Mettre un coup, d’arrêt à l’offensive antisociale et réactionnaire,
le 5, tous en grève et dans la rue

Le 5 octobre, les syndicats CGT, FO, FSU, Solidaires, Unef appellent à une journée de grèves et de manifestations pour l’emploi et les salaires. Même si on pense qu’une journée, a fortiori sans lendemain, est bien incapable de nous permettre d’obtenir quoi que ce soit de nos revendications, nous avons tout intérêt à nous en saisir pour manifester notre révolte, discuter avec nos collègues de travail, ami.es, voisin.es de la situation, des possibilités de faire entendre nos besoins, nos droits, organiser des réunions préparatoires quand c’est possible, faire grève et manifester ensemble, rencontrer des salarié.es d’autres entreprises, d’autres secteurs, développer des liens démocratiques, de solidarité et de confiance dans la lutte collective.

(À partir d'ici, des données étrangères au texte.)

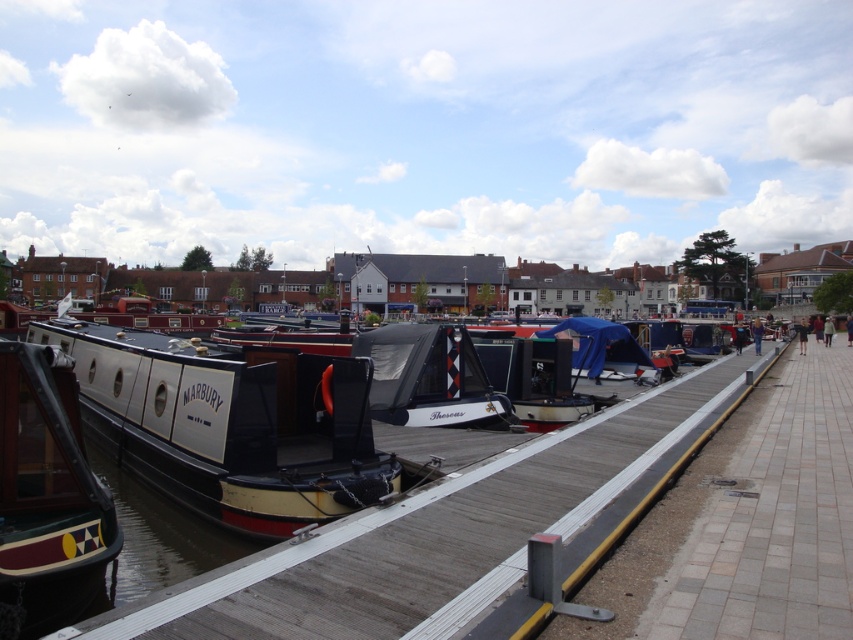 Question: Based on their relative distances, which object is nearer to the black polished wood boat at left?

Choices:
 (A) wooden dock at center
 (B) black canvas boat at center
 (C) maroon glossy boat at left

Answer: (C)

Question: In this image, where is black polished wood boat at left located relative to black canvas boat at center?

Choices:
 (A) above
 (B) below

Answer: (B)

Question: Does black polished wood boat at left lie behind black canvas boat at center?

Choices:
 (A) yes
 (B) no

Answer: (B)

Question: Estimate the real-world distances between objects in this image. Which object is closer to the black polished wood boat at left?

Choices:
 (A) maroon glossy boat at left
 (B) black canvas boat at center
 (C) wooden dock at center

Answer: (A)

Question: Can you confirm if wooden dock at center is thinner than maroon glossy boat at left?

Choices:
 (A) no
 (B) yes

Answer: (A)

Question: Among these points, which one is farthest from the camera?

Choices:
 (A) click(x=291, y=490)
 (B) click(x=115, y=540)
 (C) click(x=374, y=392)
 (D) click(x=399, y=512)

Answer: (C) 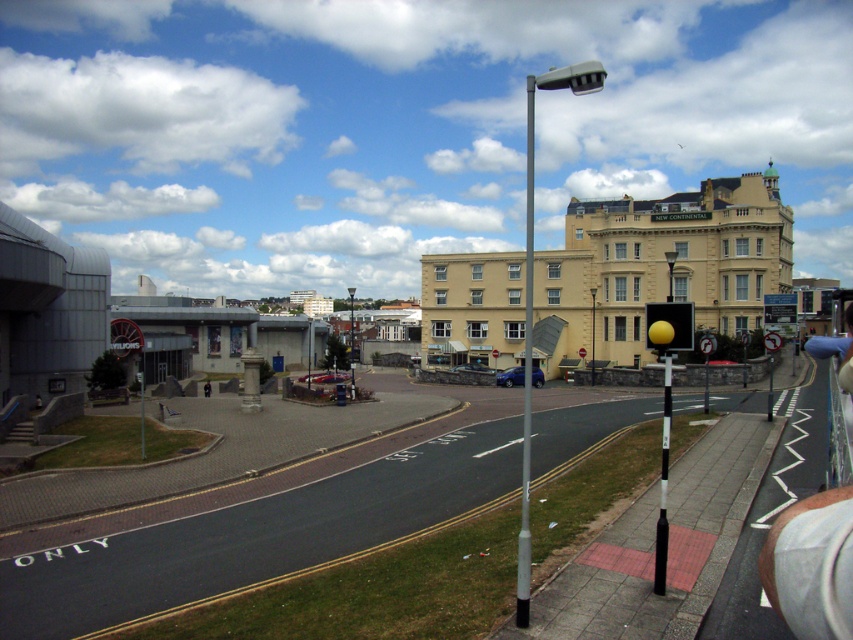 You are standing on the sidewalk in the street scene and want to walk towards the modern building with the curved roof. There are two points marked on the ground ahead of you at coordinates point (682, 305) and point (143, 408). Which point should you step on first to reach the modern building more directly?

You should step on point (682, 305) first because it is closer to you than point (143, 408), so it lies along the direct path toward the modern building.

You are a delivery person who needs to secure a package on the black plastic pole at right and the yellow matte traffic light at center. Which object will require a taller support stand to attach the package?

The black plastic pole at right has a greater height compared to the yellow matte traffic light at center, so the support stand for the black plastic pole at right needs to be taller to accommodate its height. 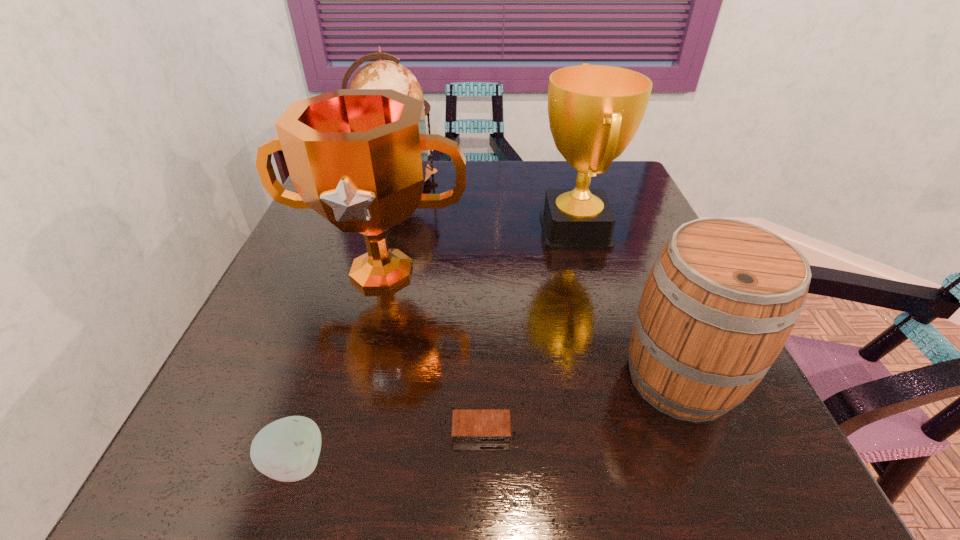 Locate an element on the screen. The image size is (960, 540). free location located 0.260m on the side of the left award with the star emblem is located at coordinates (342, 428).

At what (x,y) coordinates should I click in order to perform the action: click on free space located on the left of the fourth tallest object. Please return your answer as a coordinate pair (x, y). Image resolution: width=960 pixels, height=540 pixels. Looking at the image, I should click on (565, 378).

Locate an element on the screen. The image size is (960, 540). blank area located 0.270m on the back of the apple is located at coordinates (344, 313).

Locate an element on the screen. The image size is (960, 540). vacant region located 0.050m on the front face of the alarm clock is located at coordinates (482, 476).

Find the location of `globe at the far edge`. globe at the far edge is located at coordinates point(382,74).

At what (x,y) coordinates should I click in order to perform the action: click on award present at the far edge. Please return your answer as a coordinate pair (x, y). The image size is (960, 540). Looking at the image, I should click on (594, 111).

This screenshot has height=540, width=960. I want to click on apple positioned at the near edge, so 287,450.

Where is `alarm clock at the near edge`? alarm clock at the near edge is located at coordinates (469, 426).

Locate an element on the screen. Image resolution: width=960 pixels, height=540 pixels. globe at the left edge is located at coordinates (382, 74).

What are the coordinates of `award that is at the left edge` in the screenshot? It's located at (358, 157).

Saisissons-nous de cette occasion pour populariser l’idée que tout être humain a le droit d’avoir un emploi et un salaire décent, que les seuls étrangers dans ce pays sont les responsables de la régression sociale, les capitalistes et leurs serviteurs politiciens, que leur système fondé sur la propriété capitaliste et l’accaparement de toujours plus de richesses par une minorité est failli.

C’est l’ensemble de ce système qu’il nous faut contester, l’avenir appartient à la prise en main par les travailleurs de leurs propres affaires, de l’organisation démocratique de leurs luttes, de leur contrôle sur l’ensemble de l’économie pour faire profiter toute la population des fruits du travail collectif et engager les transformations nécessaires à la préservation de l’environnement.

Galia Trépère

 

[1] Marché gazier : la tempête que personne n’avait vue venir.